| Records shown |
⁂

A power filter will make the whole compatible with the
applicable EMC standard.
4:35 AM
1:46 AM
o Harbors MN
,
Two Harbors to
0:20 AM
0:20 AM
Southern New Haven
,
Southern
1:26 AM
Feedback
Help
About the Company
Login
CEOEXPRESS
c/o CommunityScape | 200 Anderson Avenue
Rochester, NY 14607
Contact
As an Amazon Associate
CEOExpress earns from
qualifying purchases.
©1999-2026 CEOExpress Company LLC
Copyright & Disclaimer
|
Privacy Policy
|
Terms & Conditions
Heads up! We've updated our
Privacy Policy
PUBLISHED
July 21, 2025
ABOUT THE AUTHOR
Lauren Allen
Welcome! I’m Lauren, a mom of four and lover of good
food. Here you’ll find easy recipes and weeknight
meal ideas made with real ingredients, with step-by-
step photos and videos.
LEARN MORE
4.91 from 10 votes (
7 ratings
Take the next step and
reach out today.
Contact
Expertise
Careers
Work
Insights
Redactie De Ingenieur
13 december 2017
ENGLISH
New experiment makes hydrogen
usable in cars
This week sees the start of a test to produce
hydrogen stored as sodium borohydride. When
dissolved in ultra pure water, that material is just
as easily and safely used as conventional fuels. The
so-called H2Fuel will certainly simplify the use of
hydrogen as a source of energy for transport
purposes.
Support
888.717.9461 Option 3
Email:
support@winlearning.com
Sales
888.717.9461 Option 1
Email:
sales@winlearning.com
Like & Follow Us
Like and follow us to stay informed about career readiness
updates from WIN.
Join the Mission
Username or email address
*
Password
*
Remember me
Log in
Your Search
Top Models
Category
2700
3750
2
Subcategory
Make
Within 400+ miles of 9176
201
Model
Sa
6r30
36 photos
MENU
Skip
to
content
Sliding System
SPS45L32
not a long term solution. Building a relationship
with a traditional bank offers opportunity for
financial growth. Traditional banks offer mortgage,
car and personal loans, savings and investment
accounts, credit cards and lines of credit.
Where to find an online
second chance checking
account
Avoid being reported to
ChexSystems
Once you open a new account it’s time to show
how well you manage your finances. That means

⁂

| Task prompt |
From the line containing "Join the Mission" through the last line of the records, output each line exactly and nothing more.

| Response area |
Join the Mission
Username or email address
*
Password
*
Remember me
Log in
Your Search
Top Models
Category
2700
3750
2
Subcategory
Make
Within 400+ miles of 9176
201
Model
Sa
6r30
36 photos
MENU
Skip
to
content
Sliding System
SPS45L32
not a long term solution. Building a relationship
with a traditional bank offers opportunity for
financial growth. Traditional banks offer mortgage,
car and personal loans, savings and investment
accounts, credit cards and lines of credit.
Where to find an online
second chance checking
account
Avoid being reported to
ChexSystems
Once you open a new account it’s time to show
how well you manage your finances. That means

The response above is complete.